*DATA*:
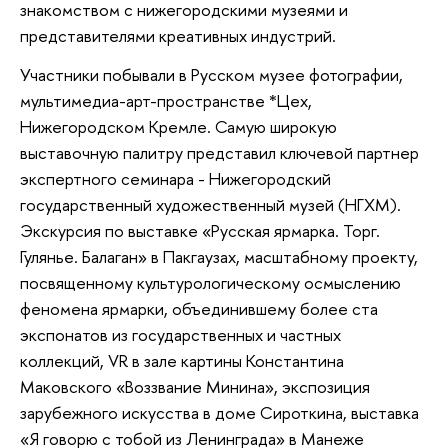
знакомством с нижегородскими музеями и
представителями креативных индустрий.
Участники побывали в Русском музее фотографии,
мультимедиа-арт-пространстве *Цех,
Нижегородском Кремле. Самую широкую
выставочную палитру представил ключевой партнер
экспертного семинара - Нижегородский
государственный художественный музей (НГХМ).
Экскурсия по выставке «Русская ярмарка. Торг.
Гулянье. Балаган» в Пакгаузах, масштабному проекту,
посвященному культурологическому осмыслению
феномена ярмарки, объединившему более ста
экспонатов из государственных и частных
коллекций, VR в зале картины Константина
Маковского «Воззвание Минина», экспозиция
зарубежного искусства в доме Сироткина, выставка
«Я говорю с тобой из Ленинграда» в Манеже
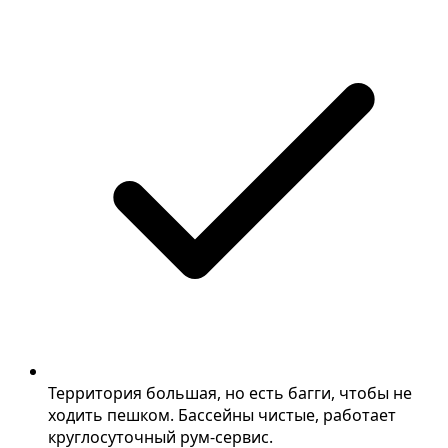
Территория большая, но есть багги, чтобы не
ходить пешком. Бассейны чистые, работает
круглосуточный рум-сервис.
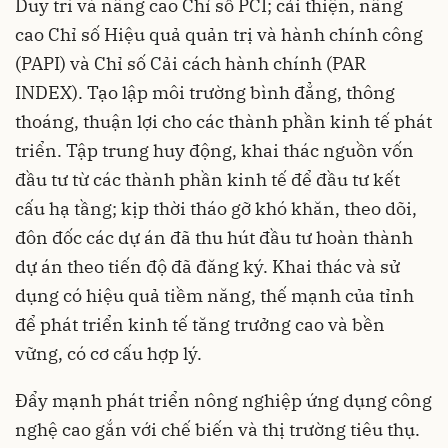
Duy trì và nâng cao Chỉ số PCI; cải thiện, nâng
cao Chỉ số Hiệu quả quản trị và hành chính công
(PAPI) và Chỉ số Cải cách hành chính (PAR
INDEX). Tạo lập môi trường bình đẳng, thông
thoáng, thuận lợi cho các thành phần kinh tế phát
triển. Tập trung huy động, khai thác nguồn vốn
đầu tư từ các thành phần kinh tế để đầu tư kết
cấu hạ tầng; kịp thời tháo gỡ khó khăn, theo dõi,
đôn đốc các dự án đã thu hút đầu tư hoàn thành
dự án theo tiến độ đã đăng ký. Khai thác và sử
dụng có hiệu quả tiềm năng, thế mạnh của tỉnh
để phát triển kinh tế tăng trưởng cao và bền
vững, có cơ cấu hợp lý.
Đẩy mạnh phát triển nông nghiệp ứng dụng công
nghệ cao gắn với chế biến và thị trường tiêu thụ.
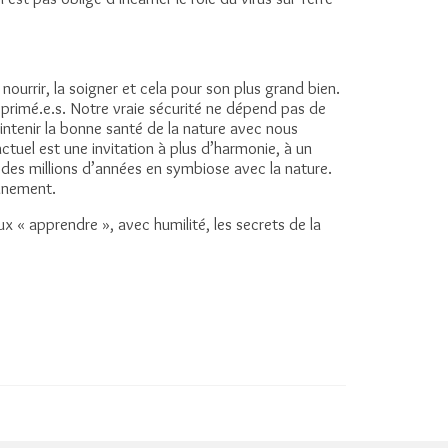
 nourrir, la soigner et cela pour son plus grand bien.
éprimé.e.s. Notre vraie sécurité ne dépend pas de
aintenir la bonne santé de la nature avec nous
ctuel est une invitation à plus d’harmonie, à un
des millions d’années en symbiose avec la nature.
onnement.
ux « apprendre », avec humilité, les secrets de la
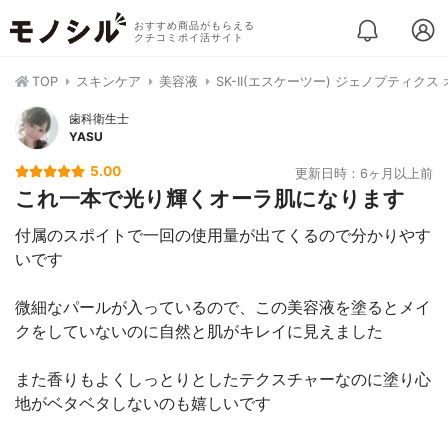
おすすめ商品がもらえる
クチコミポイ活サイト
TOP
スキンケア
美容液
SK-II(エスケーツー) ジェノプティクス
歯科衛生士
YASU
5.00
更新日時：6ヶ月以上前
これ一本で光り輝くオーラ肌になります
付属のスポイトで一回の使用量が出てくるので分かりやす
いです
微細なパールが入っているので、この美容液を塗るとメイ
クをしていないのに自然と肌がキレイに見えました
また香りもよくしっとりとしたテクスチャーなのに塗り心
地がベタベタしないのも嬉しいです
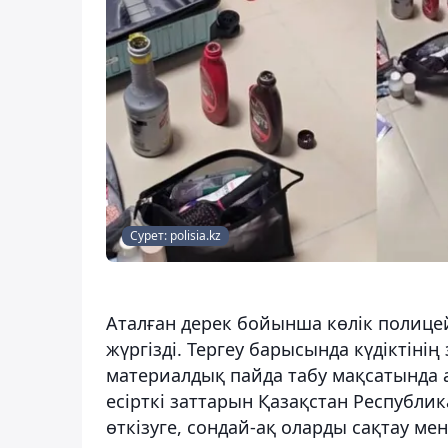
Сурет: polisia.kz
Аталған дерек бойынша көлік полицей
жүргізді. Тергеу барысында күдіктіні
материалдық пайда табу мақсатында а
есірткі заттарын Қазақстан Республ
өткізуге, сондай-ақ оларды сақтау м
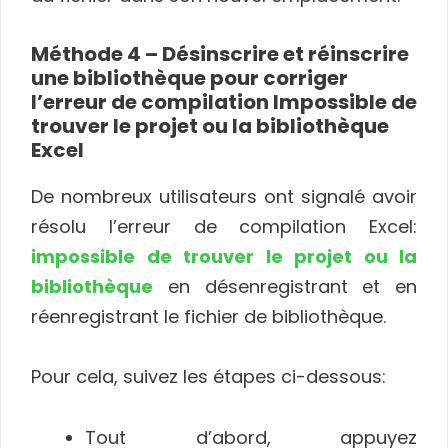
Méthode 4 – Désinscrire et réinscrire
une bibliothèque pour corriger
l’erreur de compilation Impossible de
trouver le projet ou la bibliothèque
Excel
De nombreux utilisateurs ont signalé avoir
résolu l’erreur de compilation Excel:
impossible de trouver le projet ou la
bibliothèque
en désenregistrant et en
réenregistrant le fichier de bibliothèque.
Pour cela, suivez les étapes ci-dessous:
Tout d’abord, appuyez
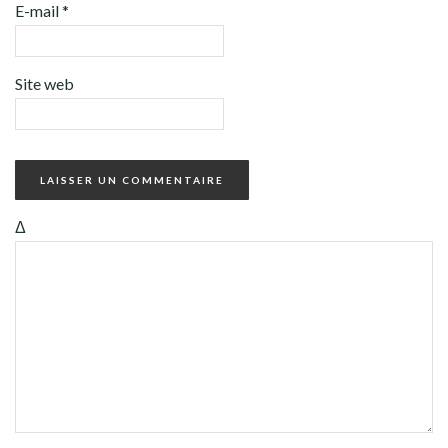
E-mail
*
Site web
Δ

*TASK BRIEF*: Transcribe the full listing exactly, but keep every image out of it.

*OUTPUT FOR THIS TASK*:
знакомством с нижегородскими музеями и
представителями креативных индустрий.
Участники побывали в Русском музее фотографии,
мультимедиа-арт-пространстве *Цех,
Нижегородском Кремле. Самую широкую
выставочную палитру представил ключевой партнер
экспертного семинара - Нижегородский
государственный художественный музей (НГХМ).
Экскурсия по выставке «Русская ярмарка. Торг.
Гулянье. Балаган» в Пакгаузах, масштабному проекту,
посвященному культурологическому осмыслению
феномена ярмарки, объединившему более ста
экспонатов из государственных и частных
коллекций, VR в зале картины Константина
Маковского «Воззвание Минина», экспозиция
зарубежного искусства в доме Сироткина, выставка
«Я говорю с тобой из Ленинграда» в Манеже
Территория большая, но есть багги, чтобы не
ходить пешком. Бассейны чистые, работает
круглосуточный рум-сервис.
Duy trì và nâng cao Chỉ số PCI; cải thiện, nâng
cao Chỉ số Hiệu quả quản trị và hành chính công
(PAPI) và Chỉ số Cải cách hành chính (PAR
INDEX). Tạo lập môi trường bình đẳng, thông
thoáng, thuận lợi cho các thành phần kinh tế phát
triển. Tập trung huy động, khai thác nguồn vốn
đầu tư từ các thành phần kinh tế để đầu tư kết
cấu hạ tầng; kịp thời tháo gỡ khó khăn, theo dõi,
đôn đốc các dự án đã thu hút đầu tư hoàn thành
dự án theo tiến độ đã đăng ký. Khai thác và sử
dụng có hiệu quả tiềm năng, thế mạnh của tỉnh
để phát triển kinh tế tăng trưởng cao và bền
vững, có cơ cấu hợp lý.
Đẩy mạnh phát triển nông nghiệp ứng dụng công
nghệ cao gắn với chế biến và thị trường tiêu thụ.
 nourrir, la soigner et cela pour son plus grand bien.
éprimé.e.s. Notre vraie sécurité ne dépend pas de
aintenir la bonne santé de la nature avec nous
ctuel est une invitation à plus d’harmonie, à un
des millions d’années en symbiose avec la nature.
onnement.
ux « apprendre », avec humilité, les secrets de la
おすすめ商品がもらえる
クチコミポイ活サイト
TOP
スキンケア
美容液
SK-II(エスケーツー) ジェノプティクス
歯科衛生士
YASU
5.00
更新日時：6ヶ月以上前
これ一本で光り輝くオーラ肌になります
付属のスポイトで一回の使用量が出てくるので分かりやす
いです
微細なパールが入っているので、この美容液を塗るとメイ
クをしていないのに自然と肌がキレイに見えました
また香りもよくしっとりとしたテクスチャーなのに塗り心
地がベタベタしないのも嬉しいです
Сурет: polisia.kz
Аталған дерек бойынша көлік полицей
жүргізді. Тергеу барысында күдіктіні
материалдық пайда табу мақсатында а
есірткі заттарын Қазақстан Республ
өткізуге, сондай-ақ оларды сақтау м
Méthode 4 – Désinscrire et réinscrire
une bibliothèque pour corriger
l’erreur de compilation Impossible de
trouver le projet ou la bibliothèque
Excel
De nombreux utilisateurs ont signalé avoir
résolu l’erreur de compilation Excel:
impossible de trouver le projet ou la
bibliothèque
en désenregistrant et en
réenregistrant le fichier de bibliothèque.
Pour cela, suivez les étapes ci-dessous:
Tout d’abord, appuyez
E-mail
*
Site web
Δ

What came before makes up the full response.